◆ **Exercise prompt**: Copy the data below in full, exactly as it appears.

◆ **Exercise input**:

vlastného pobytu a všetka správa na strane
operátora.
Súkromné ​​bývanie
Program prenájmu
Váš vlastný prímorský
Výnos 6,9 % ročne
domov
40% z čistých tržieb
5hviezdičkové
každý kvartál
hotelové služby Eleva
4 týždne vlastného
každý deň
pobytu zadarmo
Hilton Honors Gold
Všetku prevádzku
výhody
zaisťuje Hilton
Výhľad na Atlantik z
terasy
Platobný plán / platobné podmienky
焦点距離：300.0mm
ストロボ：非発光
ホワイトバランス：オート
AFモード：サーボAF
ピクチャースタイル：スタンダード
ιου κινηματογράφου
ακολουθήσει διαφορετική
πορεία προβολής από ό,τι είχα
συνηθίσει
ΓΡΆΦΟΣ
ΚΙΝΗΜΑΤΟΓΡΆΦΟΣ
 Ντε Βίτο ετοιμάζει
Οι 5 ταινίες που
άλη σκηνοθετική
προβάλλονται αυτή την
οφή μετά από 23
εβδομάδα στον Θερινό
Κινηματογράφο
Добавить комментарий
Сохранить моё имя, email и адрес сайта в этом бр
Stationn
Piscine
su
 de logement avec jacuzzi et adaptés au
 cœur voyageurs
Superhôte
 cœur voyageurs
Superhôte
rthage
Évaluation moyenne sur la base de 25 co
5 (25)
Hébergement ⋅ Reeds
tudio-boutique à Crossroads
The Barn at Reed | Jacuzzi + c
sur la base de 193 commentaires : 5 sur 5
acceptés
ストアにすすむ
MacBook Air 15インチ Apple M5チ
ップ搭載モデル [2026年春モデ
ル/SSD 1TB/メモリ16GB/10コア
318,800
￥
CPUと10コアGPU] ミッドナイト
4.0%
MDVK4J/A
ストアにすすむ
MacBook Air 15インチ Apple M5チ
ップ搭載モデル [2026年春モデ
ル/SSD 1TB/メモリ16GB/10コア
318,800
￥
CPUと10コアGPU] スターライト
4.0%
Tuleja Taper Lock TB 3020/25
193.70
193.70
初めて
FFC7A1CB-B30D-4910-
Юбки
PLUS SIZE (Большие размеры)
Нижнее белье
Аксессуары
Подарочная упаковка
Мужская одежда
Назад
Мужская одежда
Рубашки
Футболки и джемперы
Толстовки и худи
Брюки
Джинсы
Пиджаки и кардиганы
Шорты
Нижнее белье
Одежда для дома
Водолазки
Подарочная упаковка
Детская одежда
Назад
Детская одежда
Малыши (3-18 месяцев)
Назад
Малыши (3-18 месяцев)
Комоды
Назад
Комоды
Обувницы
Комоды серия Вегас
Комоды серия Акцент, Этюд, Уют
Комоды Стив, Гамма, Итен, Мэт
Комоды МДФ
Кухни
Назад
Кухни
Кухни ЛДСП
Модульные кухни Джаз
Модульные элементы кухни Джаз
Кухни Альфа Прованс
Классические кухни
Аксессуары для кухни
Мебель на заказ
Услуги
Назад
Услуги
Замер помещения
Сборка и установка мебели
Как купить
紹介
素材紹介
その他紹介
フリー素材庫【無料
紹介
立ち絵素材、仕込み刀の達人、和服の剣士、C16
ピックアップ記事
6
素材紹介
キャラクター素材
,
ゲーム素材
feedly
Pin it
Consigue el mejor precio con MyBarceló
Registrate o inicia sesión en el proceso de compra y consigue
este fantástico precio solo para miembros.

◆ **Result for this exercise**:
vlastného pobytu a všetka správa na strane
operátora.
Súkromné ​​bývanie
Program prenájmu
Váš vlastný prímorský
Výnos 6,9 % ročne
domov
40% z čistých tržieb
5hviezdičkové
každý kvartál
hotelové služby Eleva
4 týždne vlastného
každý deň
pobytu zadarmo
Hilton Honors Gold
Všetku prevádzku
výhody
zaisťuje Hilton
Výhľad na Atlantik z
terasy
Platobný plán / platobné podmienky
焦点距離：300.0mm
ストロボ：非発光
ホワイトバランス：オート
AFモード：サーボAF
ピクチャースタイル：スタンダード
ιου κινηματογράφου
ακολουθήσει διαφορετική
πορεία προβολής από ό,τι είχα
συνηθίσει
ΓΡΆΦΟΣ
ΚΙΝΗΜΑΤΟΓΡΆΦΟΣ
 Ντε Βίτο ετοιμάζει
Οι 5 ταινίες που
άλη σκηνοθετική
προβάλλονται αυτή την
οφή μετά από 23
εβδομάδα στον Θερινό
Κινηματογράφο
Добавить комментарий
Сохранить моё имя, email и адрес сайта в этом бр
Stationn
Piscine
su
 de logement avec jacuzzi et adaptés au
 cœur voyageurs
Superhôte
 cœur voyageurs
Superhôte
rthage
Évaluation moyenne sur la base de 25 co
5 (25)
Hébergement ⋅ Reeds
tudio-boutique à Crossroads
The Barn at Reed | Jacuzzi + c
sur la base de 193 commentaires : 5 sur 5
acceptés
ストアにすすむ
MacBook Air 15インチ Apple M5チ
ップ搭載モデル [2026年春モデ
ル/SSD 1TB/メモリ16GB/10コア
318,800
￥
CPUと10コアGPU] ミッドナイト
4.0%
MDVK4J/A
ストアにすすむ
MacBook Air 15インチ Apple M5チ
ップ搭載モデル [2026年春モデ
ル/SSD 1TB/メモリ16GB/10コア
318,800
￥
CPUと10コアGPU] スターライト
4.0%
Tuleja Taper Lock TB 3020/25
193.70
193.70
初めて
FFC7A1CB-B30D-4910-
Юбки
PLUS SIZE (Большие размеры)
Нижнее белье
Аксессуары
Подарочная упаковка
Мужская одежда
Назад
Мужская одежда
Рубашки
Футболки и джемперы
Толстовки и худи
Брюки
Джинсы
Пиджаки и кардиганы
Шорты
Нижнее белье
Одежда для дома
Водолазки
Подарочная упаковка
Детская одежда
Назад
Детская одежда
Малыши (3-18 месяцев)
Назад
Малыши (3-18 месяцев)
Комоды
Назад
Комоды
Обувницы
Комоды серия Вегас
Комоды серия Акцент, Этюд, Уют
Комоды Стив, Гамма, Итен, Мэт
Комоды МДФ
Кухни
Назад
Кухни
Кухни ЛДСП
Модульные кухни Джаз
Модульные элементы кухни Джаз
Кухни Альфа Прованс
Классические кухни
Аксессуары для кухни
Мебель на заказ
Услуги
Назад
Услуги
Замер помещения
Сборка и установка мебели
Как купить
紹介
素材紹介
その他紹介
フリー素材庫【無料
紹介
立ち絵素材、仕込み刀の達人、和服の剣士、C16
ピックアップ記事
6
素材紹介
キャラクター素材
,
ゲーム素材
feedly
Pin it
Consigue el mejor precio con MyBarceló
Registrate o inicia sesión en el proceso de compra y consigue
este fantástico precio solo para miembros.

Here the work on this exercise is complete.